**** Given records ****
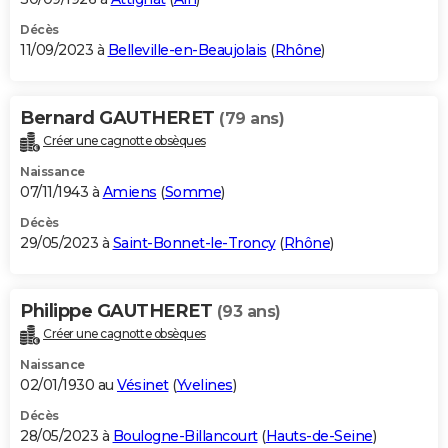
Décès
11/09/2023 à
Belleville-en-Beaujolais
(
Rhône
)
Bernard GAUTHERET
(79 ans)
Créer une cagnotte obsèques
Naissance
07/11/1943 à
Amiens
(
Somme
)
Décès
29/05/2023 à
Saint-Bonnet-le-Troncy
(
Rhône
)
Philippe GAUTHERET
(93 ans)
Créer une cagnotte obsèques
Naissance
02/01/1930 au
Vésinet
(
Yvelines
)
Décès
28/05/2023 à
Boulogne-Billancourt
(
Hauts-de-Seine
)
****
**** Given records ****
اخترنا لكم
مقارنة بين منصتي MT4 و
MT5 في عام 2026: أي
****
__Task prompt__
Read the entries and show each line that mentions "GAUTHERET".

__Solution for this task__
Bernard GAUTHERET
Philippe GAUTHERET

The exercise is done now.